De acordo com Scholz, a internação por doenças respiratórias em virtude do uso do cigarro eletrônico vem crescendo. Além disso, ela observa que os usuários dos aparelhos sentem sinais de dependência e abstinência mais intensos do que os vistos em fumantes convencionais, mesmo com pouco tempo de uso do produto.

O diagnóstico de câncer

No caso da Laura, além de não conseguir parar de usar o cigarro eletrônico, a dependência começou a interferir no seu desempenho em atividades físicas. Ela percebeu os primeiros sinais ao se exercitar na academia e ao andar de bicicleta. Depois, o cansaço foi se juntando a outros sintomas, como dor nas costas e tosse.

Em dezembro de 2024, em um check-up de rotina para uma viagem, uma tomografia revelou um nódulo no pulmão. Depois da confirmação do câncer por meio de uma biópsia, em sete dias, ela foi submetida a uma cirurgia para retirada do tumor, na qual perdeu metade do pulmão direito. “Foi tudo muito rápido e traumatizante”, relembra.
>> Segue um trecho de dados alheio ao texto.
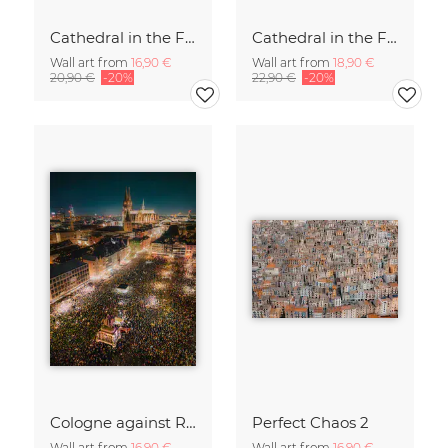
Cathedral in the Fog (1)
Cathedral in the Fog (2)
Wall art from
16,90 €
Wall art from
18,90 €
20,90 €
-20%
22,90 €
-20%
Cologne against Racism.
Perfect Chaos 2
Wall art from
16,90 €
Wall art from
16,90 €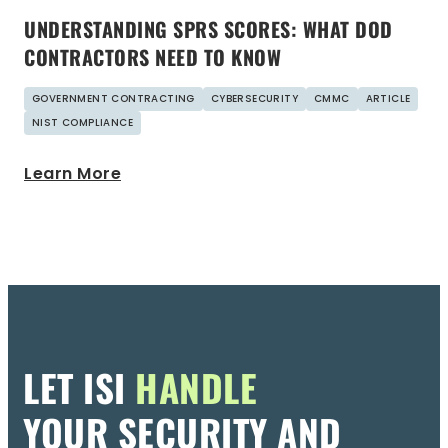
UNDERSTANDING SPRS SCORES: WHAT DOD
CONTRACTORS NEED TO KNOW
GOVERNMENT CONTRACTING
CYBERSECURITY
CMMC
ARTICLE
NIST COMPLIANCE
Learn More
LET ISI
HANDLE
YOUR SECURITY AND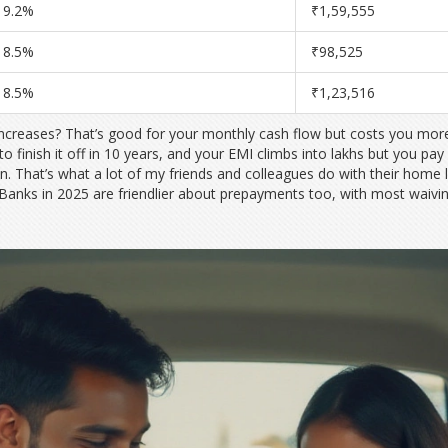
9.2%
₹1,59,555
8.5%
₹98,525
8.5%
₹1,23,516
increases? That’s good for your monthly cash flow but costs you more 
to finish it off in 10 years, and your EMI climbs into lakhs but you pay
n. That’s what a lot of my friends and colleagues do with their h
 Banks in 2025 are friendlier about prepayments too, with most waivin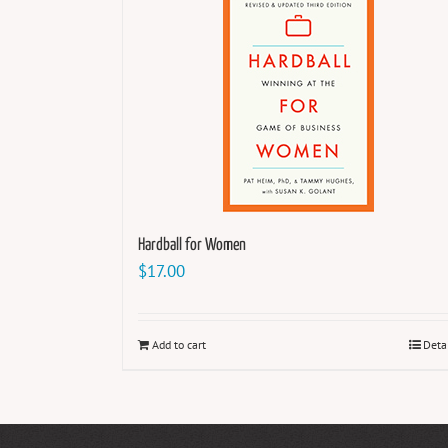
Hardball for Women
$
17.00
Add to cart
Deta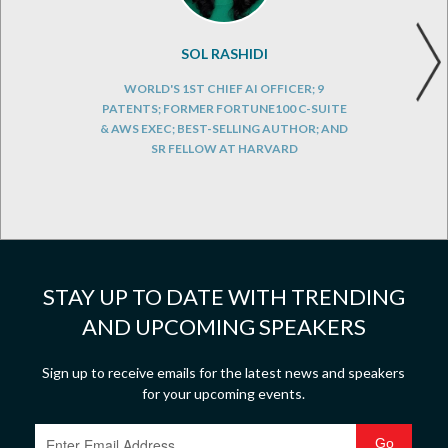
SOL RASHIDI
WORLD'S 1ST CHIEF AI OFFICER; 9
PATENTS; FORMER FORTUNE100 C-SUITE
& AWS EXEC; BEST-SELLING AUTHOR; AND
SR FELLOW AT HARVARD
STAY UP TO DATE WITH TRENDING
AND UPCOMING SPEAKERS
Sign up to receive emails for the latest news and speakers
for your upcoming events.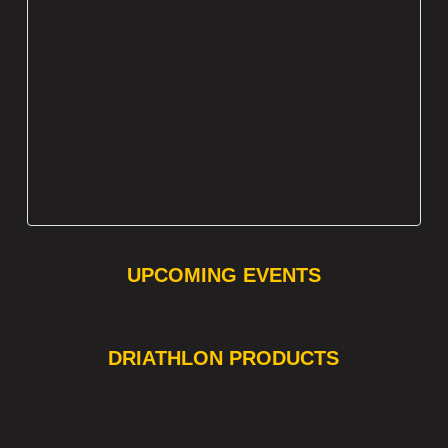
UPCOMING EVENTS
❯
❮
DRIATHLON PRODUCTS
O susto de descobrir e tratar um câncer aos 26 anos levou Laura a publicar seu diagnóstico e tratamento no Instagram e no TikTok (@poxavidalau) para alertar os amigos: “quando eu estava internada, me dei conta que todos os meus amigos fumavam. Senti que precisava contar para as pessoas o que aconteceu comigo”.

Conscientização na internet

Rapidamente, os vídeos viralizaram e alcançaram milhões de visualizações. Nos comentários, houve uma mistura de solidariedade e preocupação, com discursos de ódio. “Recebi muitos comentários negativos, de pessoas falando que eu merecia ter câncer. Mas também mensagens de pessoas falando que as incentivei a parar de fumar e a procurar ajuda”.

Depois de sair do hospital, Laura começou uma recuperação intensa e teve que “reaprender” a respirar, subir escada, praticar esportes e, claro, viver sem nicotina. Hoje, ela se sente orgulhosa de ter completado 9 meses sem o vape: “foi muito difícil. Mas sempre que eu sentia vontade de fumar, tentava me apegar em tudo o que passei no hospital”.

Além de ter parado de fumar, ela tem um estilo de vida mais saudável: faz natação e academia, além de correr e andar de bicicleta esporadicamente. Laura conseguiu também incentivar os dois pais e alguns amigos, que eram fumantes a muitos anos, a pararem de fumar.

Eu tenho visto muitas pessoas publicarem nas redes sociais a sua jornada tentando parar de fumar. É uma moda que está realmente influenciando as pessoas para algo bom. O que eu digo para as pessoas é que sempre dá tempo para parar e buscar tratamento, tem que insistir”, resume Laura.

Tratamento contra o vício em cigarro e DEFs no SUS

Não custa lembrar: o tabagismo está relacionado ao surgimento de pelo menos 50 doenças como diabetes, hipertensão, AVC, infarto, doenças respiratórias, câncer, tuberculose, impotência e infertilidade. Se você é fumante e deseja acabar com o vício, saiba que existe tratamento gratuito no SUS.

O combate ao vício em nicotina, nesse caso, é feito com a ajuda de medicamentos como:

  • adesivos;

  • pastilhas;

  • gomas de mascar (terapia de reposição de nicotina);

  • bupropiona (antidepressivo que reduz os efeitos de abstinência da nicotina).

O acompanhamento médico, caso a caso, também faz parte do tratamento. Busque mais informações na Unidade Básica de Saúde (UBS) mais próxima da sua casa.